[What the task asks]
After locating the line with "relasi serta kepercayaan korban." in the records below, print it and every line after it exactly.

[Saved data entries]
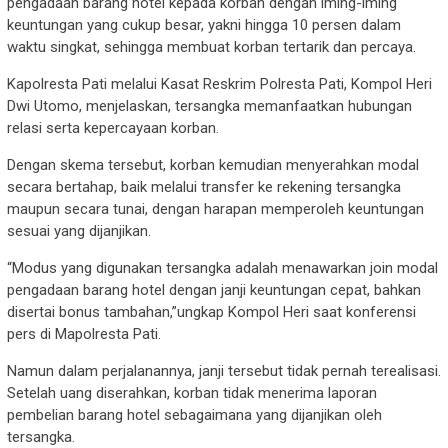
pengadaan barang hotel kepada korban dengan iming-iming
keuntungan yang cukup besar, yakni hingga 10 persen dalam
waktu singkat, sehingga membuat korban tertarik dan percaya.
Kapolresta Pati melalui Kasat Reskrim Polresta Pati, Kompol Heri
Dwi Utomo, menjelaskan, tersangka memanfaatkan hubungan
relasi serta kepercayaan korban.
Dengan skema tersebut, korban kemudian menyerahkan modal
secara bertahap, baik melalui transfer ke rekening tersangka
maupun secara tunai, dengan harapan memperoleh keuntungan
sesuai yang dijanjikan.
“Modus yang digunakan tersangka adalah menawarkan join modal
pengadaan barang hotel dengan janji keuntungan cepat, bahkan
disertai bonus tambahan,”ungkap Kompol Heri saat konferensi
pers di Mapolresta Pati.
Namun dalam perjalanannya, janji tersebut tidak pernah terealisasi.
Setelah uang diserahkan, korban tidak menerima laporan
pembelian barang hotel sebagaimana yang dijanjikan oleh
tersangka.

[Worked solution]
relasi serta kepercayaan korban.
Dengan skema tersebut, korban kemudian menyerahkan modal
secara bertahap, baik melalui transfer ke rekening tersangka
maupun secara tunai, dengan harapan memperoleh keuntungan
sesuai yang dijanjikan.
“Modus yang digunakan tersangka adalah menawarkan join modal
pengadaan barang hotel dengan janji keuntungan cepat, bahkan
disertai bonus tambahan,”ungkap Kompol Heri saat konferensi
pers di Mapolresta Pati.
Namun dalam perjalanannya, janji tersebut tidak pernah terealisasi.
Setelah uang diserahkan, korban tidak menerima laporan
pembelian barang hotel sebagaimana yang dijanjikan oleh
tersangka.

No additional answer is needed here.